Sopravvissuto: The Martian – Recensione

Sopravvissuto: The Martian – Recensione

In breve…

L’astronauta Mark Watney (Matt Damon), creduto morto dopo un incidente, viene abbandonato su Marte dal suo team di ricercatori. Dovrà cercare di sopravvivere per 4 anni in attesa della missione di salvataggio non autorizzata. Sopravvissuto – The Martian, il miglior film di Ridley Scott degli ultimi anni, è tutto qui. Sorprendentemente lineare si rivela presto una sentita apologia del senso di solidarietà umano, mascherata da dramma spaziale. Senza troppi scossoni, riesce comunque a intrattenere e a tenere sufficientemente con il fiato sospeso lo spettatore.martian-gallery2-gallery-image_0

Dilungandoci…

Se la saga di Prometheus può essere definita horror metafisico, The Martian  è l’altra faccia della medaglia, come una sorta di commedia umana.

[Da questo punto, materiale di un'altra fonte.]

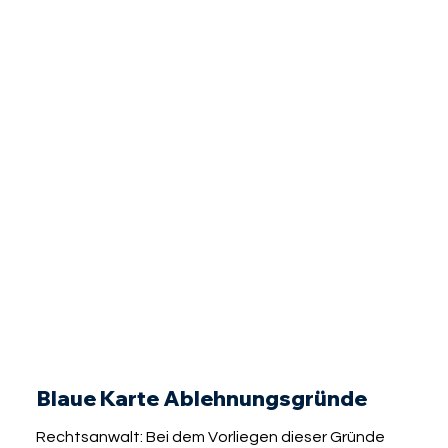
Blaue Karte Ablehnungsgründe
Rechtsanwalt: Bei dem Vorliegen dieser Gründe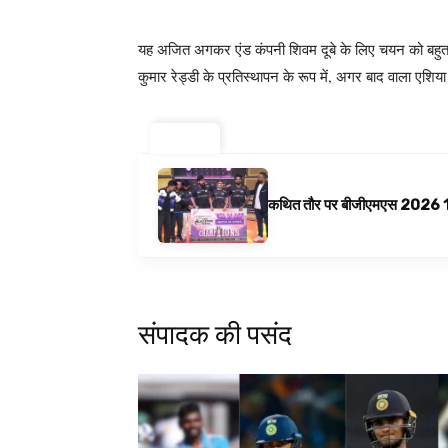
यह अजित अगकर एंड कंपनी शिवम दूबे के लिए चयन को बहुत स
कुमार रेड्डी के प्रतिस्थापन के रूप में, अगर बाद वाला एशिय
ट्रेंडिंग ⚡
कथित तौर पर बीजीएमएस 2026 10 अगस
संपादक की पसंद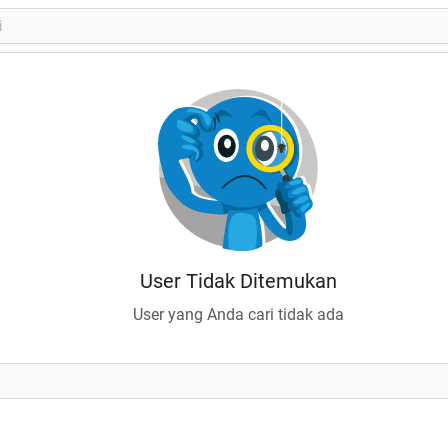
User Tidak Ditemukan
User yang Anda cari tidak ada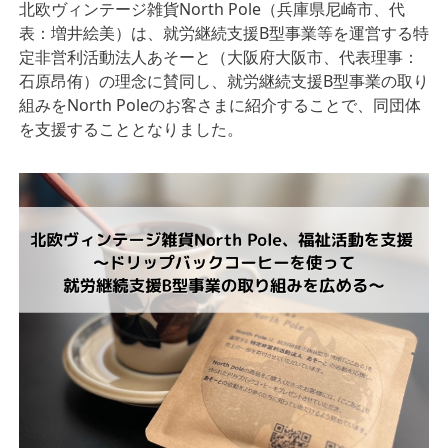
北欧ヴィンテージ雑貨North Pole（兵庫県尼崎市、代
表：増井絵美）は、就労継続支援B型事業等を運営する特
定非営利活動法人あそーと（大阪府大阪市、代表理事：
石原昂侑）の理念に賛同し、就労継続支援B型事業の取り
組みをNorth Poleのお客さまに紹介することで、同団体
を支援することとなりました。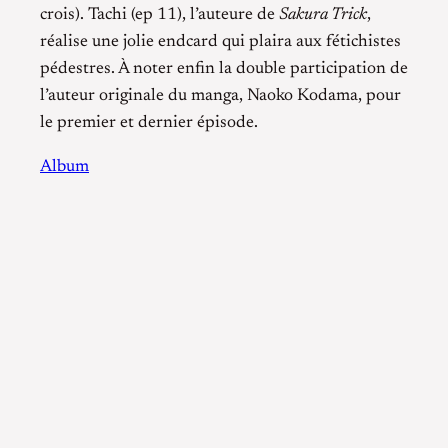
crois). Tachi (ep 11), l’auteure de
Sakura Trick
,
réalise une jolie endcard qui plaira aux fétichistes
pédestres. À noter enfin la double participation de
l’auteur originale du manga, Naoko Kodama, pour
le premier et dernier épisode.
Album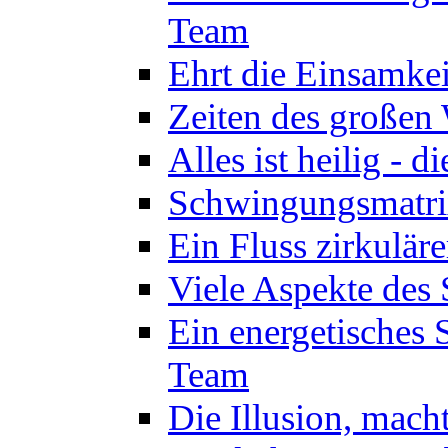
Team
Ehrt die Einsamkei
Zeiten des großen
Alles ist heilig - 
Schwingungsmatrix
Ein Fluss zirkulär
Viele Aspekte des 
Ein energetisches
Team
Die Illusion, mach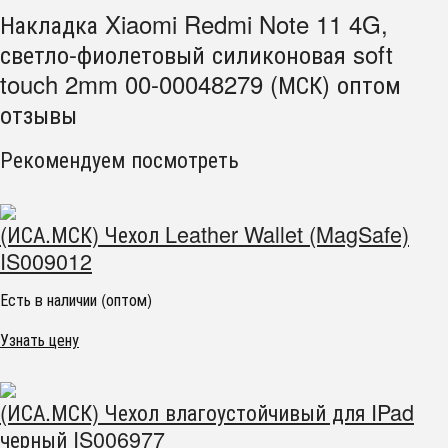
Накладка Xiaomi Redmi Note 11 4G,
светло-фиолетовый силиконовая soft
touch 2mm 00-00048279 (МСК) оптом
отзывы
Рекомендуем посмотреть
(ИСА.МСК) Чехол Leather Wallet (MagSafe)
IS009012
Есть в наличии (оптом)
Узнать цену
(ИСА.МСК) Чехол влагоустойчивый для IPad
черный IS006977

Il nuovo “colossal” di Ridley Scott, infatti, è fondamentalmente un film positivo e ottimista, nonostante le angoscianti premesse. Non viene mai lasciato spazio, se non minimale, alla disperazione e alla solitudine di essere sperduti a milioni di chilometri dalla Terra, unica forma di vita su Marte. Questo perché il personaggio di Mark non è mai effettivamente solo. L’umanità è un unicum, legata da una fondamentale solidarietà comune, tanto che nel finale il ruolo di Mark, l’eroe del film, sarà decisivo ma marginale. La sceneggiatura di Drew Goddard quindi è tesa a rendere massima la simpatia dello spettatore nei confronti di Mark, cercando di evitare ogni pietismo. Se da una parte evita di mostrarci momenti di sconforto e di autocommiserazione, mettendo in luce continuamente la costante voglia di fare e di non arrendersi dell’astronauta, la sua umanità emerge grazie alle sfuriate di Mark dai forti toni umoristici, ma insofferenti, a favore delle telecamere di sicurezza, parlando direttamente con lo spettatore.

Lo stesso scopo hanno i vari sketch, al limite dello slapstick, si veda ad esempio il momento dell’esplosione nel laboratorio o il suo balletto a suon di disco music. I toni e la regia di Scott, eccezion fatta per la scena iniziale e finale, sono più quelli di una commedia che di una dramma fantascientifico. Il ritmo è sempre piuttosto frizzante e sostenuto. Si gioca molto con i colori iconici dei diversi pianeti per sottolineare il contrasto, così la fotografia della Terra è virata al blu, quella di Marte al rosso, mentre gli ambienti scientifici sono dominati dall’asettico bianco. Purtroppo in alcuni punti la fotografia è piuttosto scura, probabilmente per colpa di un 3d che, in fondo, non aggiunge molto. Non vi è mai un effettivo senso di meraviglia o di immersività nei paesaggi alieni, anche per stessa volontà di Scott.  Se, quindi, il centro di The Martian è l’umanità, i suoi legami e l’idea che nessuno viene abbandonato, paradossalmente proprio nei personaggi sta uno dei limiti del film.

Decisamente troppi e ridondanti. Di diversi personaggi ci si chiede l’effettiva utilità e se, in fondo, non potessero essere sintetizzati in un numero ben minore. Ad esempio l’astrodinamico Rich Purnell, interpretato da Donald Glover, la cui introduzione rende prevedibili gli esisti di uno dei pochi momenti di climax narrativo del film. Spiace inoltre anche perché molti sono affidati a bravi attori per niente valorizzati, come McKenzie Davis, Kate Mara e in parte perfino Jessica Chastain.  Ma sarebbe ingiusto concludere la recensione su questa nota negativa, considerando che, comunque, The Martian è un film solido e che convince. La bontà di Scott e la speranza di una sua rinascita creativa, anche in vista di Alien: Paradise Lost, può essere ben esemplificata dalla scena in cui Mark affila dei crocefissi per creare degli inneschi utili al suo orto, creando biblicamente la vita su Marte.

Vero e proprio manifesto metafisico in trenta secondi.